Solo le parole possono opporsi a questo silenzio. Ecco perché in Russia la poesia è stata più che poesia. Ecco perché il potere statale ha sempre cercato di soffocare o abusare della cultura. Il potere sovietico ha voluto darsi un’aura di umanità e rettitudine innalzando monumenti vari in omaggio ai classici russi. “Puškin è il nostro tutto!” risuonava nel 1937 dai palchi dove sedevano i boia, tremanti di paura. Quello slogan risuona ancora oggi, sullo sfondo delle città ucraine distrutte. Il regime ha bisogno della cultura come una maschera umana, come una mimetica da combattimento. Ecco perché Stalin aveva bisogno di Dmitrij Šostakovič e Putin di Valerij Gergiev.

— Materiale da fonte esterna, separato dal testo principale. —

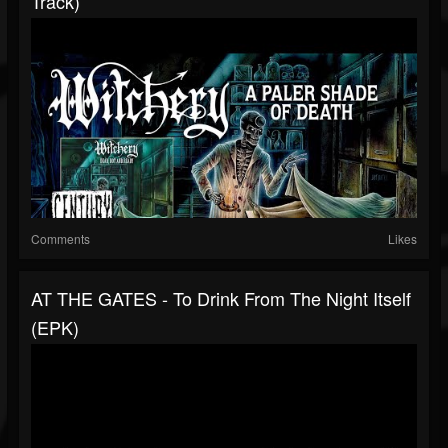
Track)
Comments
Likes
AT THE GATES - To Drink From The Night Itself
(EPK)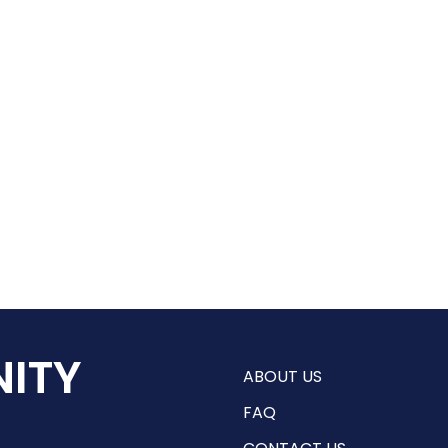
ITY
ABOUT US
FAQ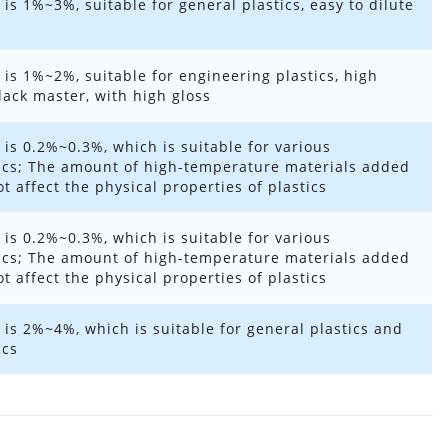
 is 1%~3%, suitable for general plastics, easy to dilute
 is 1%~2%, suitable for engineering plastics, high
ack master, with high gloss
 is 0.2%~0.3%, which is suitable for various
ics; The amount of high-temperature materials added
t affect the physical properties of plastics
 is 0.2%~0.3%, which is suitable for various
ics; The amount of high-temperature materials added
t affect the physical properties of plastics
 is 2%~4%, which is suitable for general plastics and
ics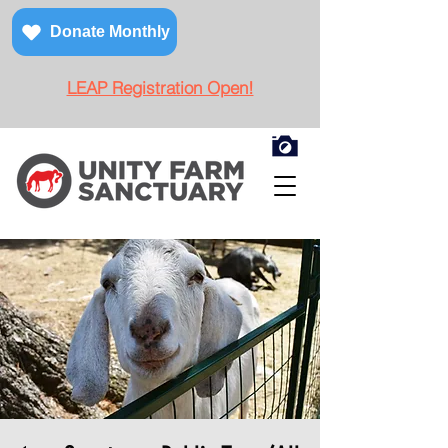
Donate Monthly
LEAP Registration Open!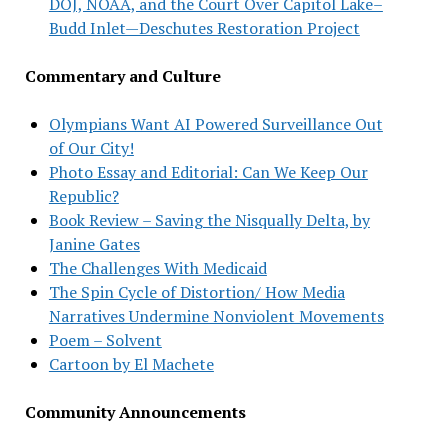
DOJ, NOAA, and the Court Over Capitol Lake–
Budd Inlet—Deschutes Restoration Project
Commentary and Culture
Olympians Want AI Powered Surveillance Out
of Our City!
Photo Essay and Editorial: Can We Keep Our
Republic?
Book Review – Saving the Nisqually Delta, by
Janine Gates
The Challenges With Medicaid
The Spin Cycle of Distortion/ How Media
Narratives Undermine Nonviolent Movements
Poem – Solvent
Cartoon by El Machete
Community Announcements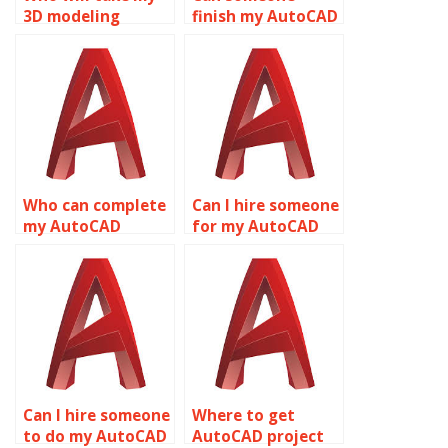
3D modeling
finish my AutoCAD
assignment?
homework?
Who can complete
Can I hire someone
my AutoCAD
for my AutoCAD
project for me?
homework?
Can I hire someone
Where to get
to do my AutoCAD
AutoCAD project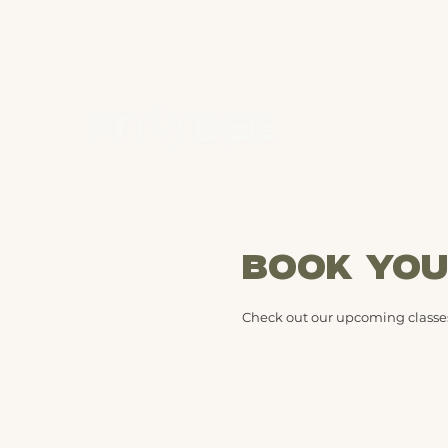
BOOK YOU
Check out our upcoming classes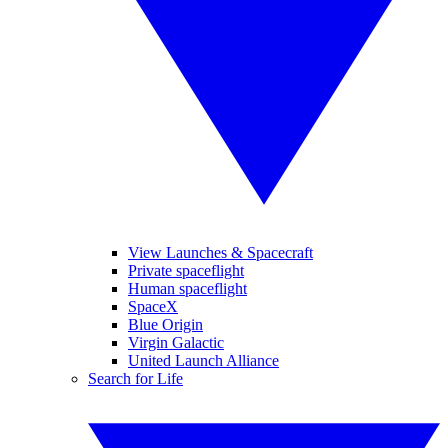
View Launches & Spacecraft
Private spaceflight
Human spaceflight
SpaceX
Blue Origin
Virgin Galactic
United Launch Alliance
Search for Life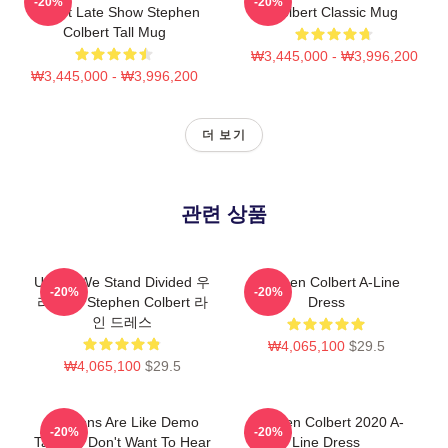
-20%
-20%
Report Late Show Stephen
Colbert Classic Mug
Colbert Tall Mug
₩3,445,000 - ₩3,996,200
₩3,445,000 - ₩3,996,200
더 보기
관련 상품
United We Stand Divided 우
Stephen Colbert A-Line
-20%
-20%
리 가을 Stephen Colbert 라
Dress
인 드레스
₩4,065,100
$29.5
₩4,065,100
$29.5
Opinions Are Like Demo
Stephen Colbert 2020 A-
-20%
-20%
Tapes: I Don't Want To Hear
Line Dress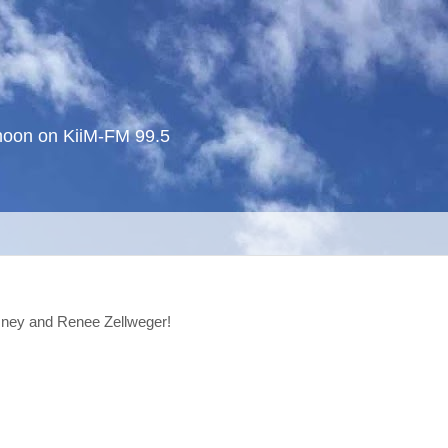
noon on KiiM-FM 99.5
sney and Renee Zellweger!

La strada che porta al massacro di Buča non passa attraverso la letteratura russa, ma piuttosto attraverso il divieto di pubblicazione di Dostoevskij e Bulgakov, Nabokov e Brodskij, Achmatova e Platonov, l’esecuzione di Nikolaj Gumilёv e Isaak Babel’, la tragedia di Marina Cvetaeva e Perec Markiš, l’omicidio di Osip Mandel’stam e Daniil Charms, la denigrazione e il linciaggio di Pasternak e Solženicyn. La strada che porta a questa guerra passa attraverso secoli di resistenza disperata della cultura russa e delle sue ripetute sconfitte nella lotta contro il potere criminale dello Stato.
Parlando della mentalità “imperialista” dei russi, si rimuove che l’Impero russo, a differenza di quello britannico, era un impero di schiavi in cui il popolo russo era il primo a subire e soffrire. Sicuramente l’idea di impero che hanno gli inglesi è diversa. L’Impero russo non esiste per il popolo russo, ma per se stesso. L’unico scopo dello Stato russo è quello di rimanere al potere. La mentalità “imperialista” dei russi possiede una sua propria natura.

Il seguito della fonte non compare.